## What is needed
Look through the data and write out every line with the word "Shopee" in it.

## Data supplied
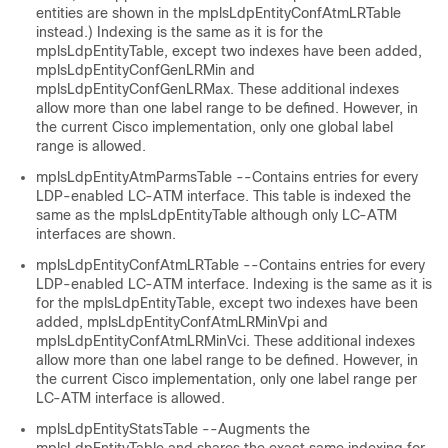
entities are shown in the mplsLdpEntityConfAtmLRTable
instead.) Indexing is the same as it is for the
mplsLdpEntityTable, except two indexes have been added,
mplsLdpEntityConfGenLRMin and
mplsLdpEntityConfGenLRMax. These additional indexes
allow more than one label range to be defined. However, in
the current Cisco implementation, only one global label
range is allowed.
mplsLdpEntityAtmParmsTable --Contains entries for every
LDP-enabled LC-ATM interface. This table is indexed the
same as the mplsLdpEntityTable although only LC-ATM
interfaces are shown.
mplsLdpEntityConfAtmLRTable --Contains entries for every
LDP-enabled LC-ATM interface. Indexing is the same as it is
for the mplsLdpEntityTable, except two indexes have been
added, mplsLdpEntityConfAtmLRMinVpi and
mplsLdpEntityConfAtmLRMinVci. These additional indexes
allow more than one label range to be defined. However, in
the current Cisco implementation, only one label range per
LC-ATM interface is allowed.
mplsLdpEntityStatsTable --Augments the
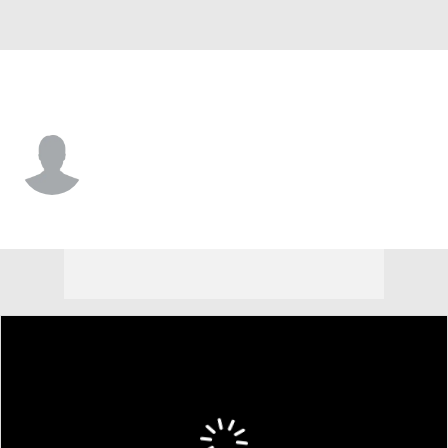
Harvard • #18 • G
Joseph Quartey
Player Home
Game Log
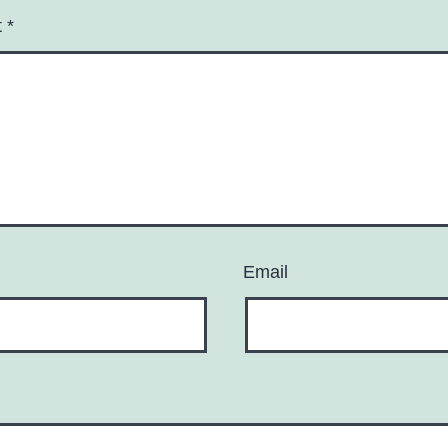
t
*
Email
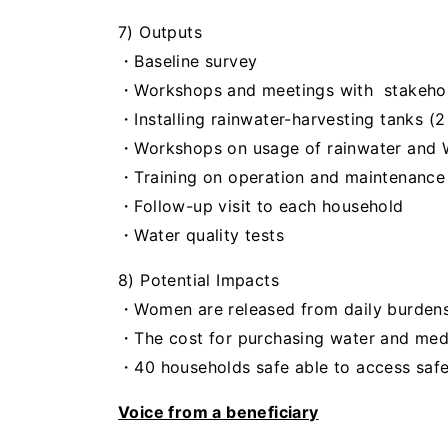
7) Outputs
・Baseline survey
・Workshops and meetings with stakeho
・Installing rainwater-harvesting tanks (
・Workshops on usage of rainwater and
・Training on operation and maintenance
・
Follow-up
visit
to each household
・Water quality tests
8) Potential Impacts
・Women are released from daily burdens 
・The cost for purchasing water and medi
・40 households safe able to access safe
Voice from a beneficiary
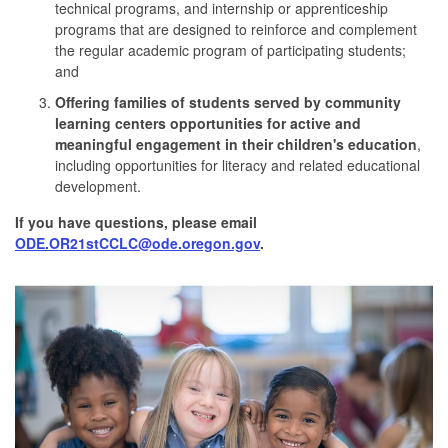
technical programs, and internship or apprenticeship
programs that are designed to reinforce and complement
the regular academic program of participating students;
and
Offering families of students served by community
learning centers opportunities for active and
meaningful engagement in their children's education
,
including opportunities for literacy and related educational
development.
If you have questions, please email
ODE.OR21stCCLC@ode.oregon.gov
.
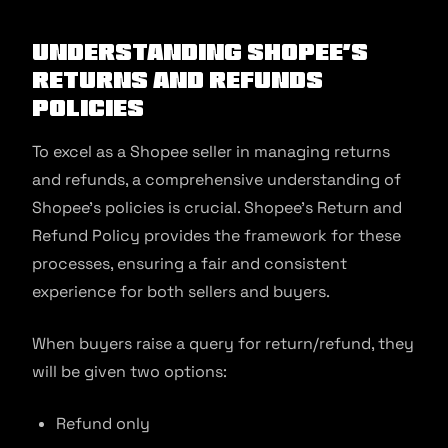
Understanding Shopee’s
Returns and Refunds
Policies
To excel as a Shopee seller in managing returns
and refunds, a comprehensive understanding of
Shopee’s policies is crucial. Shopee’s Return and
Refund Policy provides the framework for these
processes, ensuring a fair and consistent
experience for both sellers and buyers.
When buyers raise a query for return/refund, they
will be given two options:
Refund only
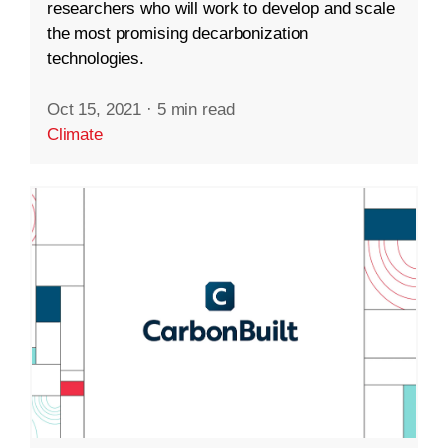
researchers who will work to develop and scale
the most promising decarbonization
technologies.
Oct 15, 2021
·
5 min read
Climate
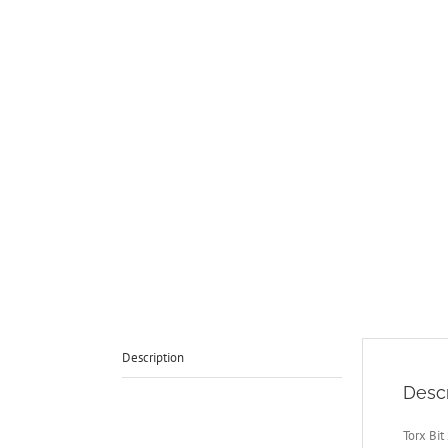
Description
Descr
Torx Bit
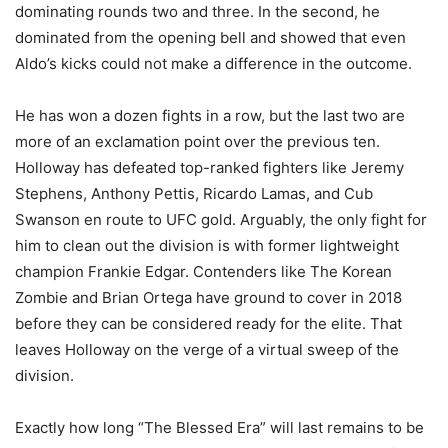
dominating rounds two and three. In the second, he
dominated from the opening bell and showed that even
Aldo’s kicks could not make a difference in the outcome.
He has won a dozen fights in a row, but the last two are
more of an exclamation point over the previous ten.
Holloway has defeated top-ranked fighters like Jeremy
Stephens, Anthony Pettis, Ricardo Lamas, and Cub
Swanson en route to UFC gold. Arguably, the only fight for
him to clean out the division is with former lightweight
champion Frankie Edgar. Contenders like The Korean
Zombie and Brian Ortega have ground to cover in 2018
before they can be considered ready for the elite. That
leaves Holloway on the verge of a virtual sweep of the
division.
Exactly how long “The Blessed Era” will last remains to be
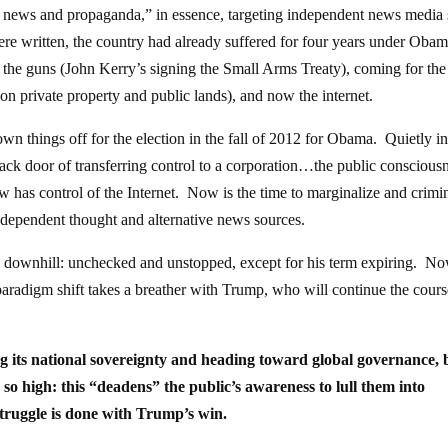
’ news and propaganda,” in essence, targeting independent news media 
ere written, the country had already suffered for four years under Oba
the guns (John Kerry’s signing the Small Arms Treaty), coming for the
n private property and public lands), and now the internet.
wn things off for the election in the fall of 2012 for Obama. Quietly i
ck door of transferring control to a corporation…the public consciousn
as control of the Internet. Now is the time to marginalize and crimin
ndependent thought and alternative news sources.
ng downhill: unchecked and unstopped, except for his term expiring. N
paradigm shift takes a breather with Trump, who will continue the cours
osing its national sovereignty and heading toward global governance, 
d so high: this “deadens” the public’s awareness to lull them into
struggle is done with Trump’s win.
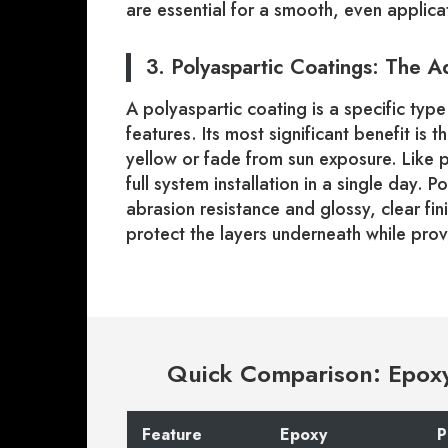
are essential for a smooth, even applica
3. Polyaspartic Coatings: The 
A polyaspartic coating is a specific ty
features. Its most significant benefit is t
yellow or fade from sun exposure. Like po
full system installation in a single day. 
abrasion resistance and glossy, clear fi
protect the layers underneath while provid
Quick Comparison: Epoxy 
Feature
Epoxy
P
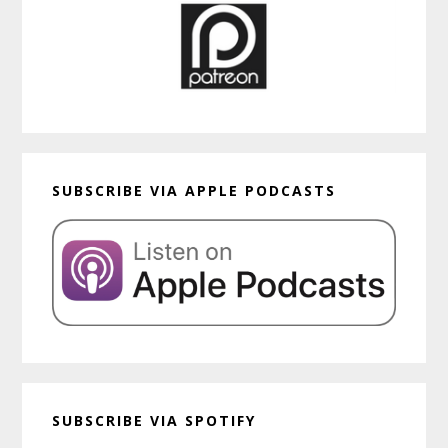
SUBSCRIBE VIA APPLE PODCASTS
SUBSCRIBE VIA SPOTIFY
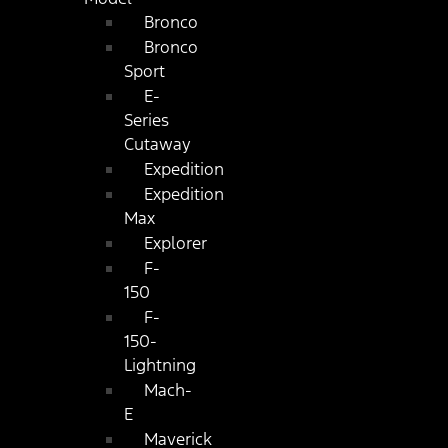
Bronco
Bronco
Sport
E-
Series
Cutaway
Expedition
Expedition
Max
Explorer
F-
150
F-
150-
Lightning
Mach-
E
Maverick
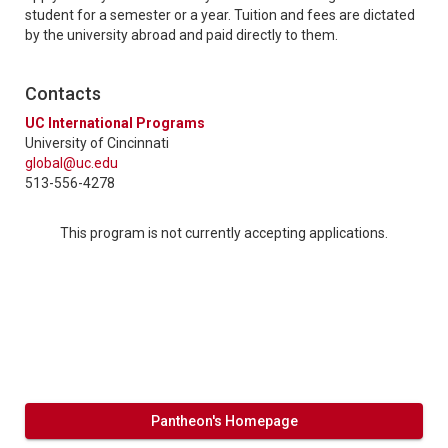
student for a semester or a year. Tuition and fees are dictated
by the university abroad and paid directly to them.
Contacts
UC International Programs
University of Cincinnati
global@uc.edu
513-556-4278
This program is not currently accepting applications.
Pantheon's Homepage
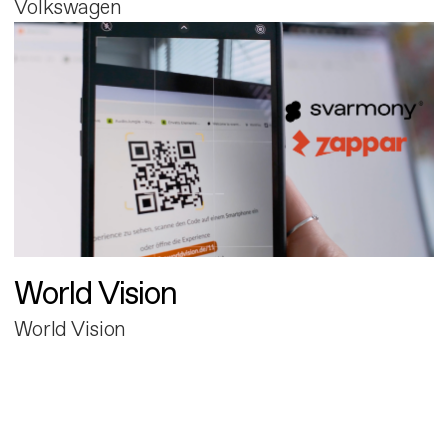
Volkswagen
World Vision
World Vision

## Task output
Understanding Shopee’s
To excel as a Shopee seller in managing returns
Shopee’s policies is crucial. Shopee’s Return and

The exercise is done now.